Studio album by Aloud
- Released: April 1, 2014
- Recorded: December 12, 2011; December 10–11, 2012; December 20–22, 2012; January 24, 2013 ;
- Studio: Mad Oak Studios, Allston, MA; Serious Business, New York, NY;
- Genre: Indie rock
- Length: 29:43
- Label: Mother West
- Producer: Charles Newman, Benny Grotto, Aloud

Aloud chronology
| Exile (2010) | It's Got To Be Now (2014) | Sprezzatura (2020) |

Singles from It's Got To Be Now
- "A Little Bit Low" Released: December 20, 2013; "It's Got To Be Now" Released: February 26, 2014; "Back Here With Me Again" Released: July 22, 2014; "The Wicked Kind" Released: September 12, 2016;

= It's Got to Be Now =

It's Got To Be Now is the fourth studio album by the Boston indie rock band Aloud. The album was co-produced by Charles Newman, Benny Grotto, and Aloud.

In a blog post, the band foreshadowed it would be "an album that sounds like a band playing music in a room together", a marked departure from the ornate Exile.
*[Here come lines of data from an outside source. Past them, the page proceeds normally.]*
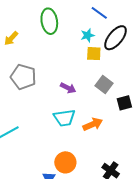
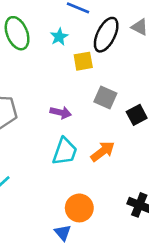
cyan star: (88, 35) -> (59, 37), moved
cyan trapezoid: (64, 118) -> (65, 151), turned -50

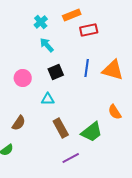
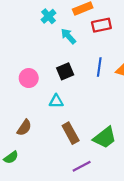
cyan arrow: (47, 45) -> (68, 36), moved

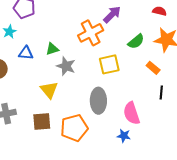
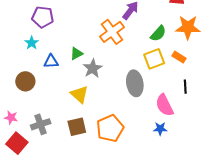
yellow square: (109, 64) -> (154, 59), moved
gray star: (66, 66) -> (93, 68), turned 30
black line: (161, 92) -> (185, 87), moved
gray ellipse: (98, 101) -> (135, 83), moved

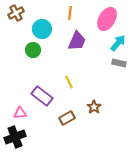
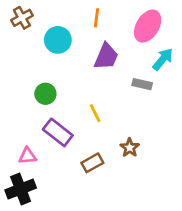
green circle: (33, 50) -> (45, 94), moved
gray rectangle: (119, 63) -> (142, 84), moved

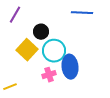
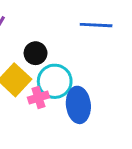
pink cross: (49, 75) -> (38, 98), moved

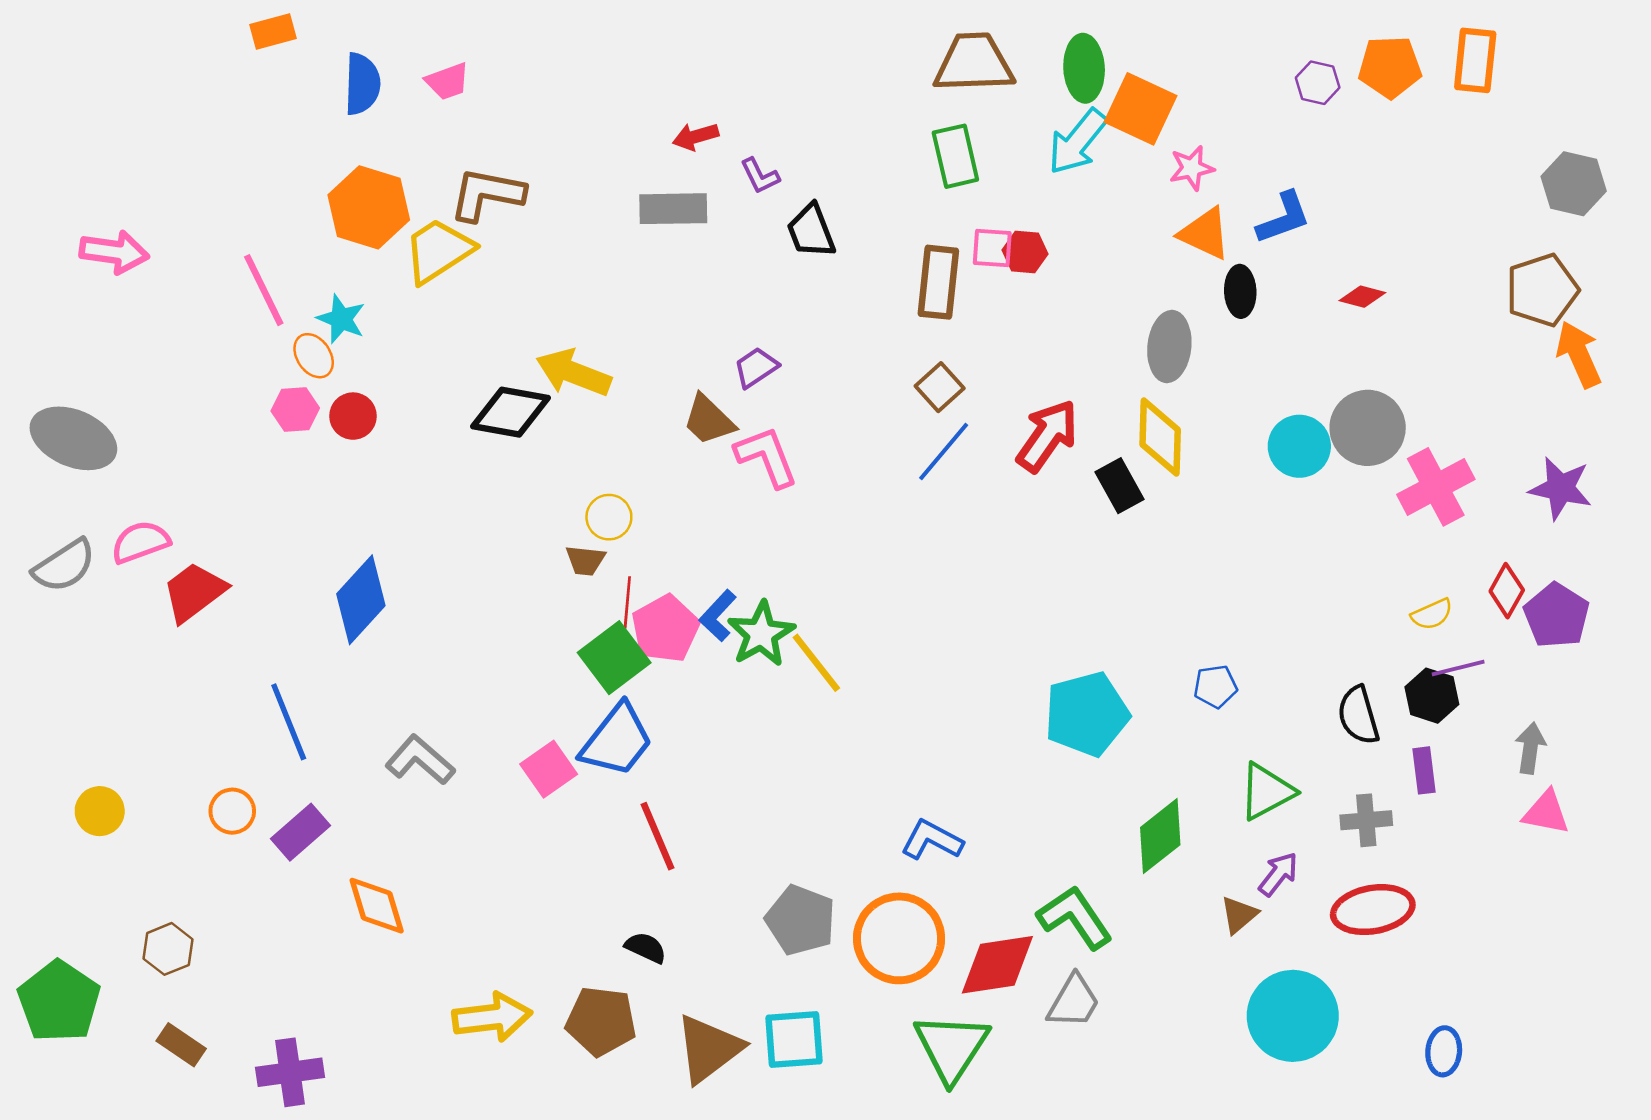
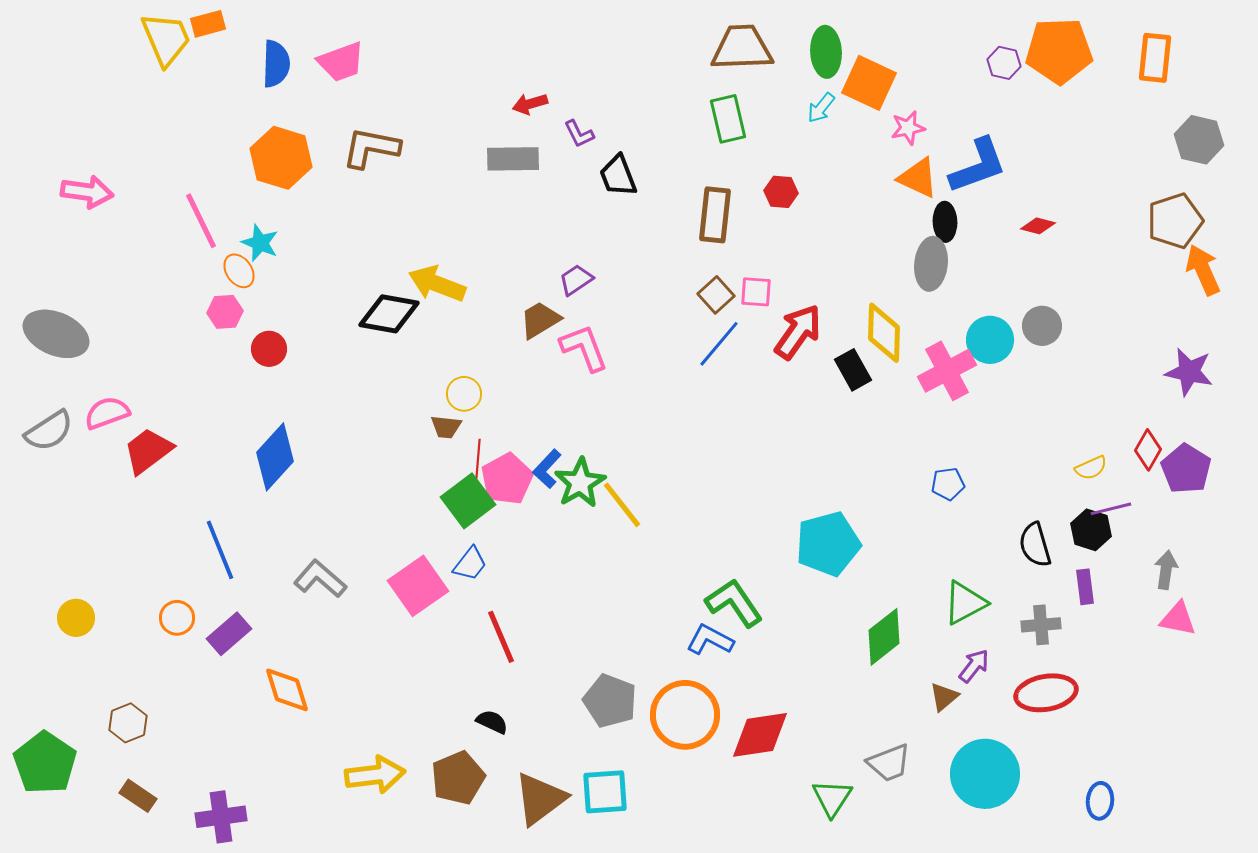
orange rectangle: (1475, 60) -> (1155, 58), moved
orange pentagon: (1390, 67) -> (1059, 51), size x1.4
pink trapezoid: (448, 81) -> (341, 62), size x1.4
cyan arrow: (1078, 142) -> (821, 108), size x0.6
blue L-shape: (1284, 218) -> (978, 166), size x1.4
pink square: (992, 248) -> (756, 292), moved
yellow trapezoid: (438, 251) -> (166, 39), moved, turned 100
gray ellipse: (1169, 346) -> (931, 264), moved
red circle: (353, 416) -> (269, 349), moved
brown trapezoid: (709, 420) -> (540, 320), turned 105
gray circle: (1368, 428) -> (1042, 326), size x0.7
pink cross: (1436, 487) -> (947, 371), moved
blue pentagon: (1215, 686) -> (948, 484), moved
blue trapezoid: (617, 740) -> (470, 564), size x0.6
pink square: (549, 769) -> (418, 586), size x1.4
green L-shape: (1075, 917) -> (734, 603), moved
gray trapezoid: (1074, 1001) -> (889, 763), moved, turned 39
brown pentagon: (601, 1021) -> (458, 778), turned -30
green triangle: (952, 1047) -> (832, 798), moved, size x0.7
It's Got To Be Now is Aloud's first album of new material with a permanent rhythm section since their 2008 album Fan The Fury. It is also the first Aloud album available on vinyl and their debut on Mother West.

On July 31, 2013, the band announced a Kickstarter campaign to fund the album. Throughout the campaign, live performances of songs "The Wicked Kind", the title track "It's Got To Be Now", "A Little Bit Low", and "Back Here With Me Again" were released. Acoustic versions of "Jeanne, It's Just a Ride!" and "Don't Let It Get You Down" were also posted. The project reached its funding goal on August 21, 2013.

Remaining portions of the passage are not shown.